Options for Reforming the Financial System
Shann Turnbull
The IUP Journal of Governance and Public Policy, 2011, vol. VI, issue 3, 7-34
Abstract:
The paper presents four non-exclusive options for reforming the economy and the financial system. Three options reintroduce cost-carrying money as supported by Gesell1, Fisher2 and Keynes3, but in electronic form. One variant is a government issue redeemable into official money as proposed by the US Bankhead-Pettengill Bill of 1933. A second option is to allow private issues redeemable into official money as occurred during the Great Depression. The third option involves private issues convertible into specified commodities as occurred in Europe in the 1920s. The redemption of a currency into kilo-Watt-hours (kWh) of electricity generated from renewable resources provides a way to create “green” dollars with a stable unit of local value. Green cost-carrying money could make renewable energy cheaper than burning carbon.
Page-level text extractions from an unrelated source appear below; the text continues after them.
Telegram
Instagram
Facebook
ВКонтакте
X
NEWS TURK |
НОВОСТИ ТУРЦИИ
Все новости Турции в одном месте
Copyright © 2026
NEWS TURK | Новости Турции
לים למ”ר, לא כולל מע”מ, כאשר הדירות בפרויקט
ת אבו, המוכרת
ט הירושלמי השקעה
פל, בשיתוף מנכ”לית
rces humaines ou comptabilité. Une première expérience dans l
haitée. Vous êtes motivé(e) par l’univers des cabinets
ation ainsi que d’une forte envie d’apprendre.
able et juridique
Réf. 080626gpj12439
The fourth option involves using existing fiat money to reduce: (i) the cost of seigniorage; (ii) interest on government debt; (iii) size of organisations considered too big to fail; (iv) tax incentives to favour equity rather than debt; (v) the different types of risks accepted by financial institutions; and (vi) ability of banks and “shadow” banks to create credit to finance derivatives many times greater than the GDP of the global economy.